Saved entries
>>>>>

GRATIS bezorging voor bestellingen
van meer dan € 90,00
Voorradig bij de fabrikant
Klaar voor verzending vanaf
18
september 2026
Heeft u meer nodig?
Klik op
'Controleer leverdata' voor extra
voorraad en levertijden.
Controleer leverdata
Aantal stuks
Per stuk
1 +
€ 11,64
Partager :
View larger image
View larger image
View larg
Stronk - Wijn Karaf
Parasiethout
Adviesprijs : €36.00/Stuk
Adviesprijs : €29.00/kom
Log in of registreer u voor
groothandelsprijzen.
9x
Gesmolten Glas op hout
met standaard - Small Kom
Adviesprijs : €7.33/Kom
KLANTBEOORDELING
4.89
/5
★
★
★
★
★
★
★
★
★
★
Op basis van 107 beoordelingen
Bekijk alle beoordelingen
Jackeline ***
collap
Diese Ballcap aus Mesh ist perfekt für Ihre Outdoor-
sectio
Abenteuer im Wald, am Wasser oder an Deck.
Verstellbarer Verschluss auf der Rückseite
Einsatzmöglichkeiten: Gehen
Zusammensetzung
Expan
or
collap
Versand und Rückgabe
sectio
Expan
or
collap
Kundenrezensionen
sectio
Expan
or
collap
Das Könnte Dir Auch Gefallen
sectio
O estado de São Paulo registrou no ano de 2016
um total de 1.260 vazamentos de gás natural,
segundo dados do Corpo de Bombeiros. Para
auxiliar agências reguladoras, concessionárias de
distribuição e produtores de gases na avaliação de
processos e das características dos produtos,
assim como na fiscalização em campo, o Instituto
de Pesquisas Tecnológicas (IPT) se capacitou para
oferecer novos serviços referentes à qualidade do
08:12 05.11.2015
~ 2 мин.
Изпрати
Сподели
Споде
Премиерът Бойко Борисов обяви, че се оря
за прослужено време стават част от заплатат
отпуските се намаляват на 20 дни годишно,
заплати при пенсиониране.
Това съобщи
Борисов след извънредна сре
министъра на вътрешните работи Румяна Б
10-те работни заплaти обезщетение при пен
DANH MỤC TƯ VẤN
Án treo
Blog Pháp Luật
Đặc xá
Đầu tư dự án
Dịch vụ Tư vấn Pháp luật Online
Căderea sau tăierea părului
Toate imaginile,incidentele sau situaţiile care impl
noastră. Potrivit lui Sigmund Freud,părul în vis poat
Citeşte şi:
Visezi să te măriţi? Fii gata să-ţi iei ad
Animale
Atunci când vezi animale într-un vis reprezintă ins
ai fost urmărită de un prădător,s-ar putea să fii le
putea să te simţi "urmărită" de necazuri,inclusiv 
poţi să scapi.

<<<<<

» WHAT TO WORK ON: The stretch of entries above that starts with the line containing "Verstellbarer Verschluss auf der Rückseite" and goes on through the line containing "Toate imaginile,incidentele sau" is to be transcribed exactly, and no other line is to be transcribed.

» RESULT:
Verstellbarer Verschluss auf der Rückseite
Einsatzmöglichkeiten: Gehen
Zusammensetzung
Expan
or
collap
Versand und Rückgabe
sectio
Expan
or
collap
Kundenrezensionen
sectio
Expan
or
collap
Das Könnte Dir Auch Gefallen
sectio
O estado de São Paulo registrou no ano de 2016
um total de 1.260 vazamentos de gás natural,
segundo dados do Corpo de Bombeiros. Para
auxiliar agências reguladoras, concessionárias de
distribuição e produtores de gases na avaliação de
processos e das características dos produtos,
assim como na fiscalização em campo, o Instituto
de Pesquisas Tecnológicas (IPT) se capacitou para
oferecer novos serviços referentes à qualidade do
08:12 05.11.2015
~ 2 мин.
Изпрати
Сподели
Споде
Премиерът Бойко Борисов обяви, че се оря
за прослужено време стават част от заплатат
отпуските се намаляват на 20 дни годишно,
заплати при пенсиониране.
Това съобщи
Борисов след извънредна сре
министъра на вътрешните работи Румяна Б
10-те работни заплaти обезщетение при пен
DANH MỤC TƯ VẤN
Án treo
Blog Pháp Luật
Đặc xá
Đầu tư dự án
Dịch vụ Tư vấn Pháp luật Online
Căderea sau tăierea părului
Toate imaginile,incidentele sau situaţiile care impl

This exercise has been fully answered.